[Dataset entries]

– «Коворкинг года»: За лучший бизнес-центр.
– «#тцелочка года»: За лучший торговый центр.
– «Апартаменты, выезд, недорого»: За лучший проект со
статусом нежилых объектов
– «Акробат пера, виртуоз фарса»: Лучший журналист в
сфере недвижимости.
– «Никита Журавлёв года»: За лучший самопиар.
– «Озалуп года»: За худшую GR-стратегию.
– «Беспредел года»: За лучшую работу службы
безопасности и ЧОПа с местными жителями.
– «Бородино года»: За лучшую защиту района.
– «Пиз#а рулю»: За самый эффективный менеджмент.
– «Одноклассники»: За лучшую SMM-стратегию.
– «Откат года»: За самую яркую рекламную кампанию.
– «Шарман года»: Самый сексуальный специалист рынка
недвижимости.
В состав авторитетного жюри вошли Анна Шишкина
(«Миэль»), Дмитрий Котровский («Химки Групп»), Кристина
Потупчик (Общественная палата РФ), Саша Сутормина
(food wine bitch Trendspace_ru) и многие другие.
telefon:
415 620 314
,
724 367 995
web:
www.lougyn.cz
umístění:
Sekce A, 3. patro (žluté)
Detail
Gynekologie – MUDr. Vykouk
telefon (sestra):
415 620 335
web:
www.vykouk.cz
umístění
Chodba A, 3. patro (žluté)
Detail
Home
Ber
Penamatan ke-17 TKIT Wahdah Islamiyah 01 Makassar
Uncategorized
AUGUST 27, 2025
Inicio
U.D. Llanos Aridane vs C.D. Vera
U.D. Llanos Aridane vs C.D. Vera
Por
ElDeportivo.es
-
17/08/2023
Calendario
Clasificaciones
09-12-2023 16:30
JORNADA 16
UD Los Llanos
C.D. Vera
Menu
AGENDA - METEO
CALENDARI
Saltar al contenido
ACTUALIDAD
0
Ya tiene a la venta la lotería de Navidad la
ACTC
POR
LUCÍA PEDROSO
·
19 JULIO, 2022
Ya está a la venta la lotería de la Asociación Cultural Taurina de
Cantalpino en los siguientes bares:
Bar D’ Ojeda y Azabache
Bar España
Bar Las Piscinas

---

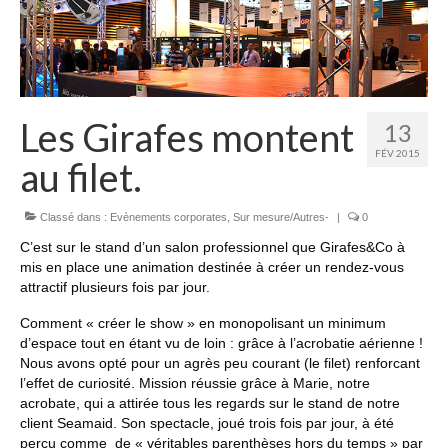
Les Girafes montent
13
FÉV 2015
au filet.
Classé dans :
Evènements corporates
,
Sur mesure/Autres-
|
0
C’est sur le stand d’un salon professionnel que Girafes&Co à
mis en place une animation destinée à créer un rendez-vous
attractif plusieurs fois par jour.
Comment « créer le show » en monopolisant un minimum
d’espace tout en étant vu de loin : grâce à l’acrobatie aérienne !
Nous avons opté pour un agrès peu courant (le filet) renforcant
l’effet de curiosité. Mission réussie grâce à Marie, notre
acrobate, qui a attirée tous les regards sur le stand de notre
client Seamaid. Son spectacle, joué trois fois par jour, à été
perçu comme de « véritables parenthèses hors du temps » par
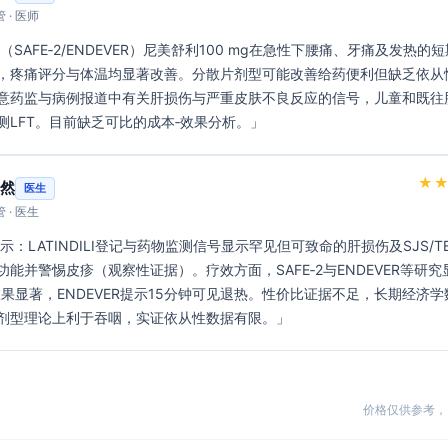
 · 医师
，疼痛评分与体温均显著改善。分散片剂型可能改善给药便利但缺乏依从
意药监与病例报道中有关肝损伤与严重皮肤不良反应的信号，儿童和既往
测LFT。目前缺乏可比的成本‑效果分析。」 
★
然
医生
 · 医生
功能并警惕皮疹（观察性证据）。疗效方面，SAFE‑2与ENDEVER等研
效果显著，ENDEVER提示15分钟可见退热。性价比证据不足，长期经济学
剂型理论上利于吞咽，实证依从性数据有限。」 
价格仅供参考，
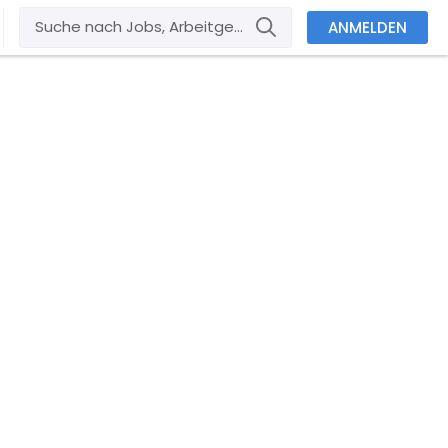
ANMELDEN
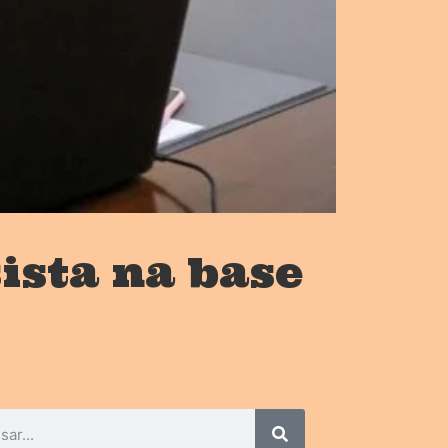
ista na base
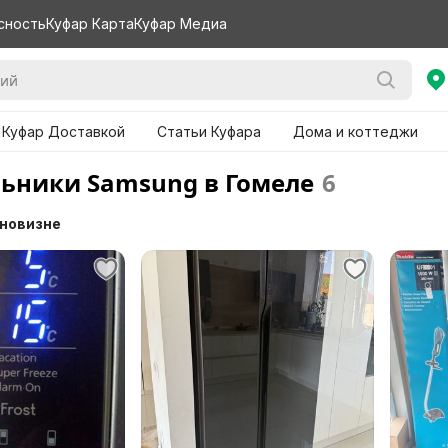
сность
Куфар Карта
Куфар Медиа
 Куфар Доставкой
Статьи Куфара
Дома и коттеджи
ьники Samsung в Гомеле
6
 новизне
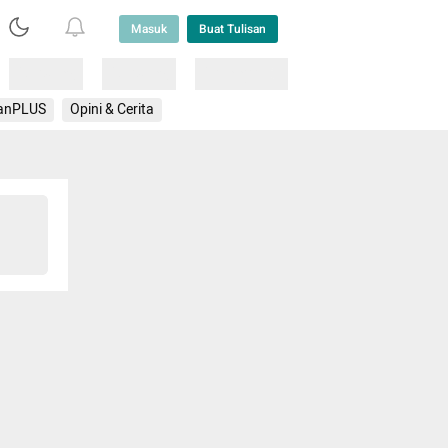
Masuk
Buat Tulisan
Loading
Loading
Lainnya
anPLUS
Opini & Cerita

---

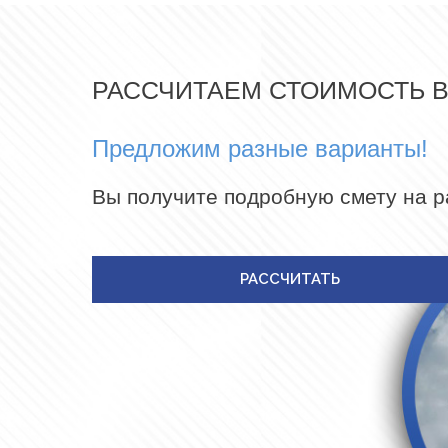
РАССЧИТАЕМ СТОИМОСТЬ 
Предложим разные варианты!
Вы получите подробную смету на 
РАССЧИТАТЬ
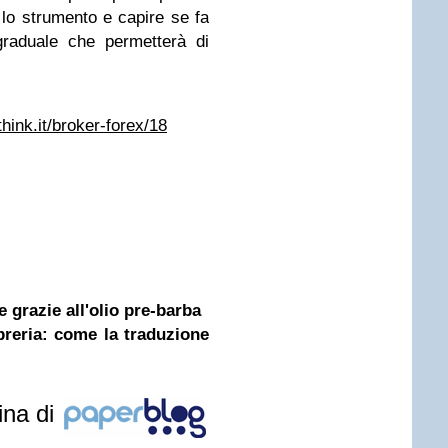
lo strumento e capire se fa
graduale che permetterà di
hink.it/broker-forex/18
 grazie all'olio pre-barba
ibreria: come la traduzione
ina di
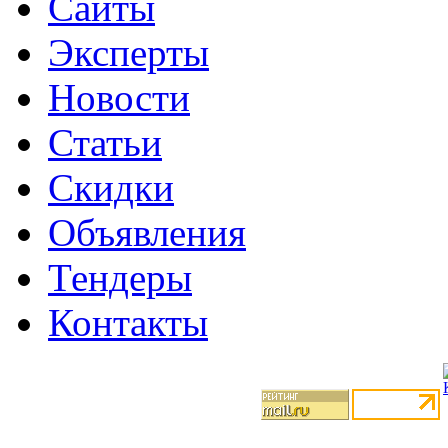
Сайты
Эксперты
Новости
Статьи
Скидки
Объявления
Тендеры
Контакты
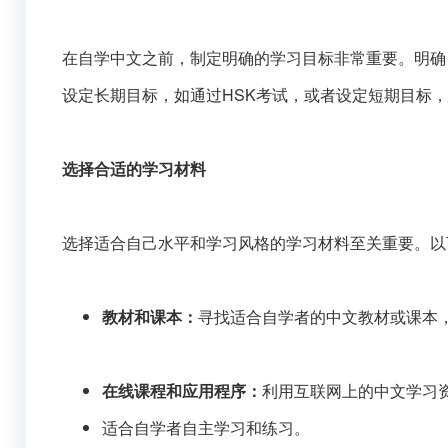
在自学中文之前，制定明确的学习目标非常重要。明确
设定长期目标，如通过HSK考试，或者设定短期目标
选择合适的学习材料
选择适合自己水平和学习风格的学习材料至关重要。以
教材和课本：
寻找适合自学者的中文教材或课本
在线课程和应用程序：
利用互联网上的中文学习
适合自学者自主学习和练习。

■ **Try it**:
Go line by line through the data and copy any that contain "центр".

■ **Answer**:
– «Коворкинг года»: За лучший бизнес-центр.
– «#тцелочка года»: За лучший торговый центр.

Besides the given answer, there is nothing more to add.